---------- ENTRIES SHOWN ----------
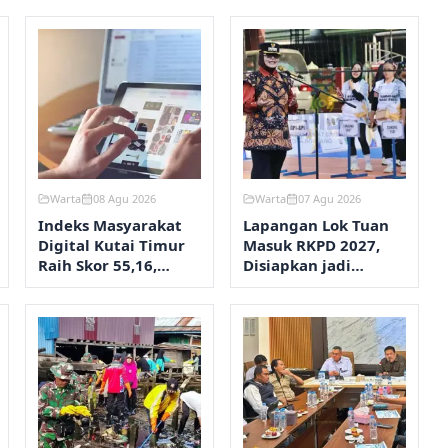
Warta
08 Agu 2026
Warta
07 Agu 2026
Indeks Masyarakat
Lapangan Lok Tuan
Digital Kutai Timur
Masuk RKPD 2027,
Raih Skor 55,16,
Disiapkan jadi
Tertinggi Kedua di
Kawasan Olahraga
Kaltim
Terpadu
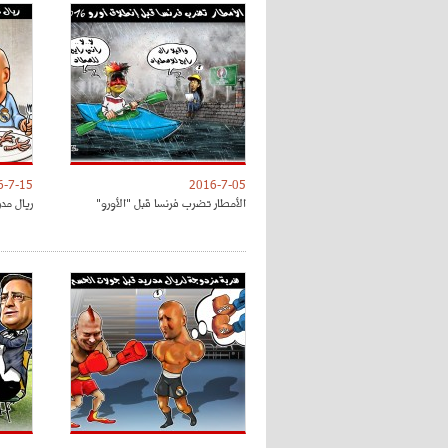
6-7-15
2016-7-05
الأمطار تضرب فرنسا قبل "الأورو"
ريال مدر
----------
__PROMPT__: Repeat exactly the lines from the one containing "Indeks Masyarakat" to the last line of the records above, including both, and leave out any pictures.

__SOLUTION__:
Indeks Masyarakat
Lapangan Lok Tuan
Digital Kutai Timur
Masuk RKPD 2027,
Raih Skor 55,16,
Disiapkan jadi
Tertinggi Kedua di
Kawasan Olahraga
Kaltim
Terpadu
6-7-15
2016-7-05
الأمطار تضرب فرنسا قبل "الأورو"
ريال مدر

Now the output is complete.